The Amazon CEO, with all his innovation and marketing genius, to this point has assumed he could create a retail monopoly with little to no government meddling.

However, this is not the way things work in America, and maybe he is figuring it out, although possibly too late. Last year Bezos increased his Washington lobbying budget by 20 percent above 2015, to $11.4 million. This may sound like a lot, but it doesn’t hold a candle to those like the U.S. Chamber of Commerce and the National Association of Realtors, who spent almost $104 million and $65 million, respectively.

If Bezos doesn’t want to incur the wrath of the antitrust government nannies, he’ll have to pony up a lot more walking around money (hat tip – Al Sharpton). And if he’s planning to further expand the Amazon Empire, he had better start buying up politicians soon.

For the word antitrust is already floating around Capitol Hill.

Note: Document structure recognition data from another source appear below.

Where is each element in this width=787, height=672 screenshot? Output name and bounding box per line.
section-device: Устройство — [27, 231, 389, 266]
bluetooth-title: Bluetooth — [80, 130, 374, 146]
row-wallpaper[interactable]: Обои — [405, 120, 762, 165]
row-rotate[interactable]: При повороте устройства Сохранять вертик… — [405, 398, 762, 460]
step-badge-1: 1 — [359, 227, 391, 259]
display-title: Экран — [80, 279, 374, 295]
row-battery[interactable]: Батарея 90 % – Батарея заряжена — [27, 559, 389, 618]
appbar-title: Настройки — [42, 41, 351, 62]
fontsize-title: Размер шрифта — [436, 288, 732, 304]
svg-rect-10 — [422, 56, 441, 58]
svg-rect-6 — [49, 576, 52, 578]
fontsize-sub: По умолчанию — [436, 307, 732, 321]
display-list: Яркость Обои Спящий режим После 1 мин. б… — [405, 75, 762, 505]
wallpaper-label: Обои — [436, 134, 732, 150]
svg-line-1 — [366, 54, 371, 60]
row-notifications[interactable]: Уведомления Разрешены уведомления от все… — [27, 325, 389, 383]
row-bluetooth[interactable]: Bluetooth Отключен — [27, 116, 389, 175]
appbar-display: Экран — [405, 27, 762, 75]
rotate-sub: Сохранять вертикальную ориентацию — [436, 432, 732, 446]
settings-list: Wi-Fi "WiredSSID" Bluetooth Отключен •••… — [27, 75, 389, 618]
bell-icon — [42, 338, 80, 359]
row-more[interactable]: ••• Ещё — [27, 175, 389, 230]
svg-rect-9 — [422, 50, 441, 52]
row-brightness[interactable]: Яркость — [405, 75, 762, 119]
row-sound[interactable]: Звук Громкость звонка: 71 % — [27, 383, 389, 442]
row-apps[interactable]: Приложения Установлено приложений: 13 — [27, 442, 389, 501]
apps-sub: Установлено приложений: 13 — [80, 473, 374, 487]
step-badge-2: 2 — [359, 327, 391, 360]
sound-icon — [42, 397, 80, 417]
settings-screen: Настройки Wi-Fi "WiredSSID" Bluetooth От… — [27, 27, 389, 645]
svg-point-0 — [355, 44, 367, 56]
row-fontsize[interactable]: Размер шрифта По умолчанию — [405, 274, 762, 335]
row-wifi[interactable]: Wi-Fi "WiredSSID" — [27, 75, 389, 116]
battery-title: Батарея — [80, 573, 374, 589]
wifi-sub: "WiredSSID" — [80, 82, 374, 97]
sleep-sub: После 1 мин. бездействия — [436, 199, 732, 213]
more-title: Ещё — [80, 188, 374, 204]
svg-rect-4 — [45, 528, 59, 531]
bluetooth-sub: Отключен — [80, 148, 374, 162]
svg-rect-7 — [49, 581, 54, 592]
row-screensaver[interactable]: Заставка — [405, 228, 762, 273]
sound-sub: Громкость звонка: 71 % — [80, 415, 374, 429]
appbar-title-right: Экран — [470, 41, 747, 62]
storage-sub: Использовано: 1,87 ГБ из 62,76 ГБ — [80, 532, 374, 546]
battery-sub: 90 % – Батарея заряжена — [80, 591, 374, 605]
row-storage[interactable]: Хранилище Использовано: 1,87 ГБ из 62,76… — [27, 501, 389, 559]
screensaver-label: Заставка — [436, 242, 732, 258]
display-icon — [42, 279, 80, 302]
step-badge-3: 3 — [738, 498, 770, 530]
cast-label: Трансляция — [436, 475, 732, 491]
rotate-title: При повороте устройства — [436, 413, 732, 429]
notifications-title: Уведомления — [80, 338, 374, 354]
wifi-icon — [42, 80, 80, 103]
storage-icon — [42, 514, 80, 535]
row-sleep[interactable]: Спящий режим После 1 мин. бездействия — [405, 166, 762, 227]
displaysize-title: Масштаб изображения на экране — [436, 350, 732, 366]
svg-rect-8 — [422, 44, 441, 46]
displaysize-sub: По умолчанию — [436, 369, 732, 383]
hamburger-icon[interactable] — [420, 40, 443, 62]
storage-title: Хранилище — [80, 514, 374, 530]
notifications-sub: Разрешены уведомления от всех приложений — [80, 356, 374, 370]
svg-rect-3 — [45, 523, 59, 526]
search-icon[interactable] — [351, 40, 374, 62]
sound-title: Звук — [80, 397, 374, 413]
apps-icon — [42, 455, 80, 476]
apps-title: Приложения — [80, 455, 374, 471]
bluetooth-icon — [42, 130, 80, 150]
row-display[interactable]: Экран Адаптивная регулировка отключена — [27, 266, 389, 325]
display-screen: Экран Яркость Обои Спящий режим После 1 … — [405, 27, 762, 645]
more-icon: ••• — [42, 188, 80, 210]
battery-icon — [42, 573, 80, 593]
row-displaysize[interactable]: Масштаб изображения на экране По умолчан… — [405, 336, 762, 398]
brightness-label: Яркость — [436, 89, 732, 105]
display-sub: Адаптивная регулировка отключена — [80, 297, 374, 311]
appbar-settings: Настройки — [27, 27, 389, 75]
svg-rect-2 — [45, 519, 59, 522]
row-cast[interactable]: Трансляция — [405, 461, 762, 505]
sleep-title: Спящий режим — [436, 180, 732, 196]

In fact, “Douglas Kass, the president of Seabreeze Partners Management Inc. and former senior portfolio manager at Omega Advisors, said on Wednesday that [antitrust] discussions are in early stages,” reports the Daily Mail.

Kass even advised his clients to begin “shorting,” or short selling, Amazon stock “in light of the apparently looming government scrutiny.” On Wednesday Kass said, “I am shorting Amazon today because I have learned that there are currently early discussions and due diligence being considered in the legislative chambers in Washington, D.C., with regard to possible antitrust opposition to Amazon’s business practices, pricing strategy and expansion announcements already made. …”

There is only one tried and true way to gain monopoly status in America. One must first please the government overlords, by showering them with barges filled with tribute.

And don’t expect the free-market darling, Amazon, to garner any favor from our businessman president, for Bezos is on Trump’s radar. Aside from Amazon, Bezos also owns the liberal Washington Post – not exactly a friend of the president.